Smoldering buildings, looted shops, smashed cars and a strong stench of death greeted U.N. observers who entered the nearly deserted Syrian town of Haffa on Thursday, a day after President Bashar Assad's forces overran it as part of a major military offensive to recover rebel-controlled territories.
The monitors had been trying to get into the town for a week after fears were raised that a brutal assault by the regime's forces was under way. They found the main hospital burned, state buildings and an office of the ruling Baath Party in ruins and a corpse lying in the street.
"A strong stench of dead bodies was in the air," said Sausan Ghosheh, spokeswoman for the U.N. observers. She said there was still fighting in some pockets of the mountainous town in the seaside province of Latakia.
The number of casualties was unclear, Ghosheh said, and it appeared likely that, as in the past, bodies had been removed or buried before the U.N. mission got in.
The siege of Haffa, a Sunni-populated village, had become a focus of international concern because of fears the uprising against Assad is evolving into a sectarian civil war pitting his minority Alawite sect against the majority Sunnis and other groups. Recent mass killings in other Sunni-populated areas have fed those concerns.

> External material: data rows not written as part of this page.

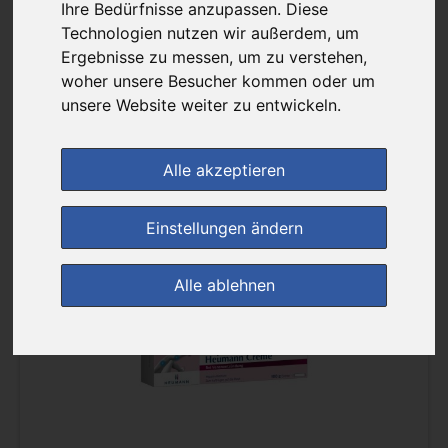
Ihre Bedürfnisse anzupassen. Diese
Sortierung :
Technologien nutzen wir außerdem, um
Ergebnisse zu messen, um zu verstehen,
woher unsere Besucher kommen oder um
pro Seite :
unsere Website weiter zu entwickeln.
Alle akzeptieren
Einstellungen ändern
(0)
Alle ablehnen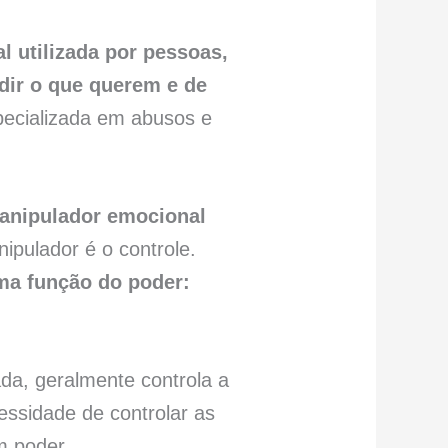
l utilizada por pessoas,
edir o que querem e de
pecializada em abusos e
anipulador emocional
nipulador é o controle.
ma função do poder:
da, geralmente controla a
ssidade de controlar as
m poder.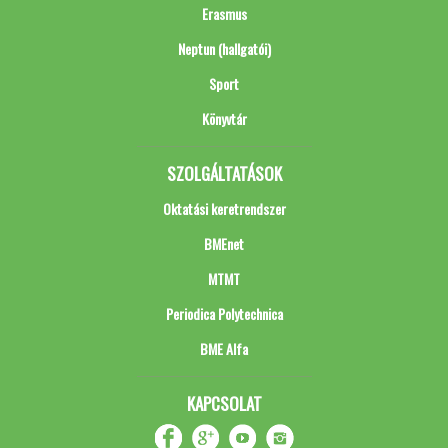
Erasmus
Neptun (hallgatói)
Sport
Könyvtár
SZOLGÁLTATÁSOK
Oktatási keretrendszer
BMEnet
MTMT
Periodica Polytechnica
BME Alfa
KAPCSOLAT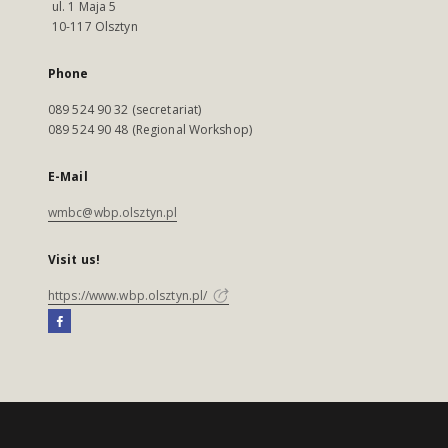
ul. 1 Maja 5
10-117 Olsztyn
Phone
089 524 90 32 (secretariat)
089 524 90 48 (Regional Workshop)
E-Mail
wmbc@wbp.olsztyn.pl
Visit us!
https://www.wbp.olsztyn.pl/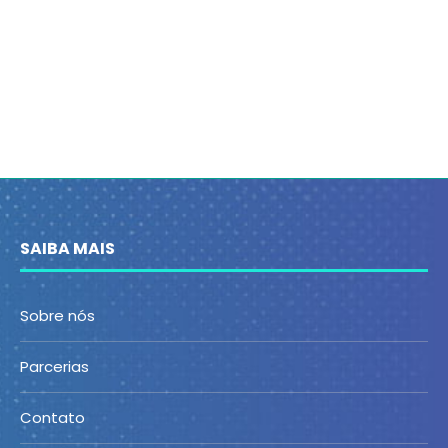
SAIBA MAIS
Sobre nós
Parcerias
Contato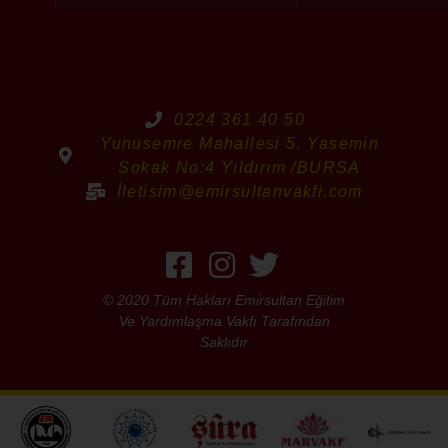
0224 361 40 50
Yunusemre Mahallesi 5. Yasemin
Sokak No:4 Yıldırım /BURSA
İletisim@emirsultanvakfi.com
© 2020 Tüm Hakları Emirsultan Eğitim
Ve Yardımlaşma Vakfı Tarafından
Saklıdır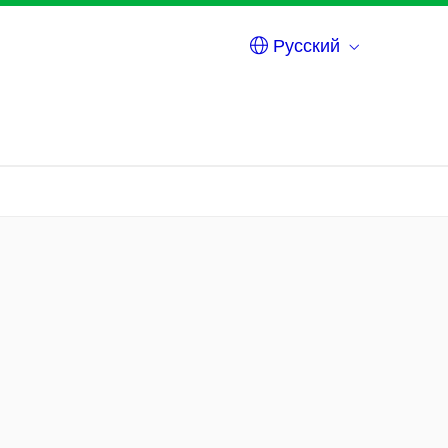
Русский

The fighting, now mostly quelled in Haffa, was mirrored in other parts of Syria, where more than 40 civilians and opposition fighters were killed Thursday, according to activists, alongside more than a half-dozen Syrian forces.
The U.N. observers' description of the smoldering ruins they found in Haffa suggested that Syrian forces were using intense force to quell rebels. But it also indicated that the rebels were determined to smash all symbols of the hated Assad regime, including state institutions.
"Most government institutions, including the post office, were set on fire from inside," Ghosheh said in a statement. "Archives were burnt, stores were looted and set on fire."
The U.N. observers' visit to Haffa came hours after a suicide bomber detonated a van packed with explosives in a Damascus suburb, wounding 14 people and damaging one of Shiite Islam's holiest shrines, according to witnesses and Syria's state-run news agency.
It was not immediately clear whether the bomber intended to target the golden-domed Sayyida Zainab complex or a police station 15 yards away. Believed to house the remains of the granddaughter of Islam's Prophet Muhammad, the shrine attracts tens of thousands of Shiite pilgrims from around the world.
Activists say that some 14,000 people have been killed since the uprising against Assad began in March 2011.
Meanwhile, Secretary of State Hillary Rodham Clinton's accusation that Russia has "dramatically" escalated the crisis by sending attack helicopters to Syria lost some steam Thursday when the State Department acknowledged that the helicopters were actually refurbished ones already owned by the Assad regime.
The issue had complicated the Obama administration's larger goals for Syria and U.S.-Russia relations before a key meeting of the nations' two leaders.
State Department spokeswoman Victoria Nuland said, however, that the nuance meant little, even as she refused to explain why the department didn't divulge the information earlier.